On the whole, most of the protective measures will stay in place, but some have been loosened based on data collected last season and in consultation with marine scientists and fisheries associations.

A balanced plan

The federal government’s comprehensive response to the right whale crisis proved successful — no North Atlantic right whales were killed in Canadian waters in 2018.

It didn’t come without a cost, however, as lobster and crab fishers in New Brunswick and along the Gulf of St. Lawrence struggled amid closures they argued were too rigid.

This year, the federal government sought a greater balance, and seems to have found it.

Confidence in habitat range

Aircraft under control of the government logged more than 2,075 hours tracking right whales last year. During the prime fishing season, 90 per cent of the species were sighted along an elongated north-to-south area near Caraquet, N.B.

The government announced it is therefore reducing the static closure to all non-tended fixed-gear fisheries to this area, a 63 per cent reduction from last year. With the government’s robust efforts in their collection of aerial surveys, marine scientists are confident the proposed change will ensure the whales’ survival.

Fishers, who had asked for loosened restrictions on fishing in shallower waters when whales are spotted in the gulf, are also applauding the changes. “We could live with that this year. It’s better than last year,” Rejean Comeau, the president of Local 1 of the Maritime Fishermen’s Union, told CBC News“We are happy.”

Réjean Comeau, president of Local 1 of the Maritimes Fishermen’s Union (Gabrielle Fahmy/CBC).

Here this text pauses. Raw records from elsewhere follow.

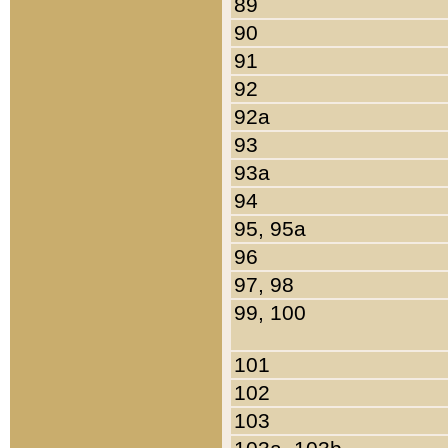
89
90
91
92
92a
93
93a
94
95, 95a
96
97, 98
99, 100
101
102
103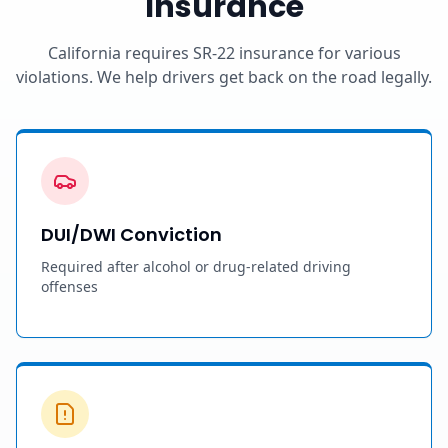
Insurance
California requires SR-22 insurance for various
violations. We help drivers get back on the road legally.
DUI/DWI Conviction
Required after alcohol or drug-related driving
offenses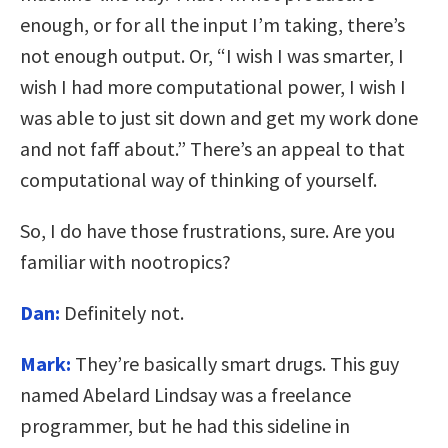
enough, or for all the input I’m taking, there’s
not enough output. Or, “I wish I was smarter, I
wish I had more computational power, I wish I
was able to just sit down and get my work done
and not faff about.” There’s an appeal to that
computational way of thinking of yourself.
So, I do have those frustrations, sure. Are you
familiar with nootropics?
Dan:
Definitely not.
Mark:
They’re basically smart drugs. This guy
named Abelard Lindsay was a freelance
programmer, but he had this sideline in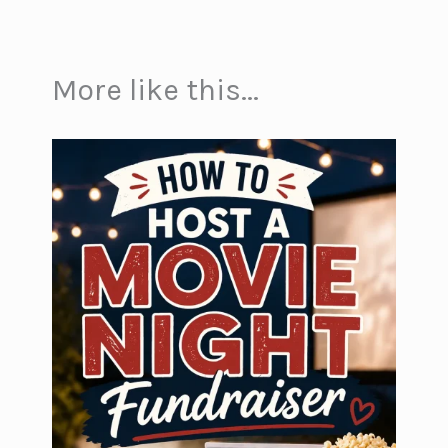
More like this...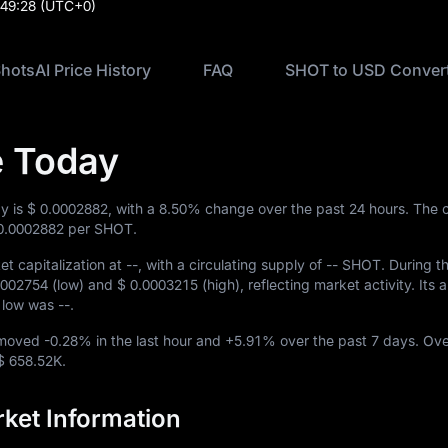
:49:28
(UTC+0)
hotsAI Price History
FAQ
SHOT to USD Conver
e Today
ay is
$ 0.0002882
, with a
8.50%
change over the past 24 hours. The c
0.0002882
per SHOT.
t capitalization at
--
, with a circulating supply of
-- SHOT
. During t
0002754
(low) and
$ 0.0003215
(high), reflecting market activity. Its a
me low was
--
.
 moved
-0.28%
in the last hour and
+5.91%
over the past 7 days. Ove
$ 658.52K
.
ket Information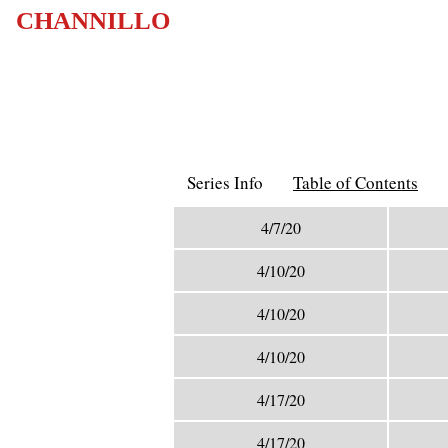
CHANNILLO
Series Info
Table of Contents
4/7/20
4/10/20
4/10/20
4/10/20
4/17/20
4/17/20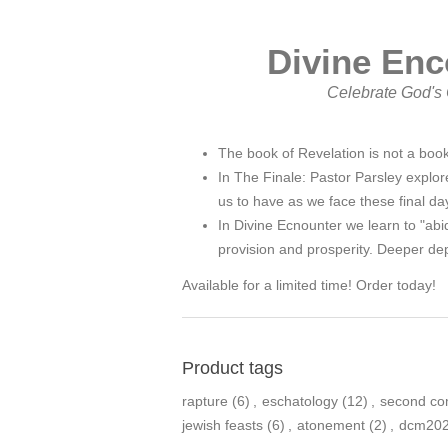
Divine Enc
Celebrate God's C
The book of Revelation is not a book
In The Finale: Pastor Parsley explore
us to have as we face these final da
In Divine Ecnounter we learn to "abi
provision and prosperity. Deeper dep
Available for a limited time! Order today!
Product tags
rapture
(6)
,
eschatology
(12)
,
second co
jewish feasts
(6)
,
atonement
(2)
,
dcm20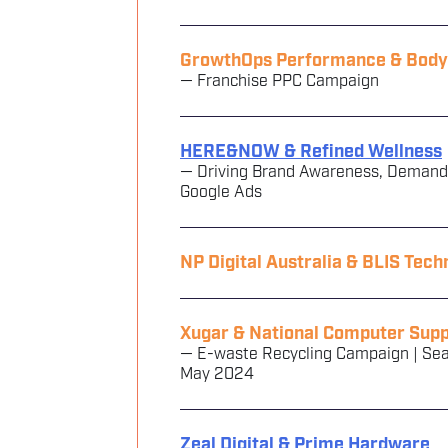
GrowthOps Performance & Body F
— Franchise PPC Campaign
HERE&NOW & Refined Wellness
— Driving Brand Awareness, Demand
Google Ads
NP Digital Australia & BLIS Tech
Xugar & National Computer Supp
— E-waste Recycling Campaign | Sea
May 2024
Zeal Digital & Prime Hardware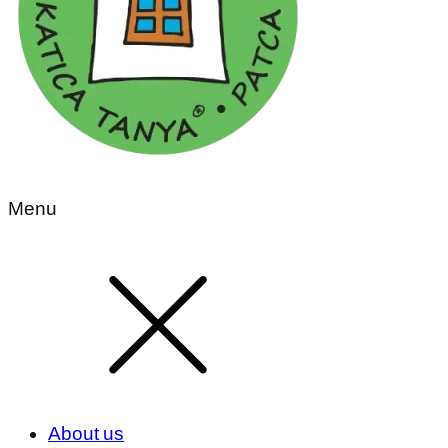
Menu
About us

Changed and remaining measures
  • The remains of the original area of the static closure will be subject to 15-day closures following a sighting of one or more NARWs.
  • Waters shallower than 20 fathoms will not be subject to closure unless a NARW is spotted in waters that shallow. In such cases, 15-day closures will take place.
  • Re-introduction of the 10-knot speed limit of vessels 20 meters or longer travelling in the western Gulf of St. Lawrence starting April 28th.
  • Removal of speed restriction zone in the southeast corner around Magdalen islands.
  • Continued allowing of vessels to travel at regular, safe operation speeds in areas north and south of Anticosti island.
    • Vessels will however be allowed to travel at regular, safe operation speeds in a larger area north of Anticosti Island then last year to reduce impacts on the marine shipping industry.
    • A 15-day mandatory slowdown to 10 knots will be activated in the appropriate shipping lanes if an NARW is sighted.

(Fisheries and Oceans, Government of Canada)

Changes to help support the fishing and marine shipping industry were made in response to consultation with industry and was based off scientific data on whale presence.

The Government of Canada will also be supporting industry trials of fishing gear that minimizes or eliminates the chance of entanglement of whales.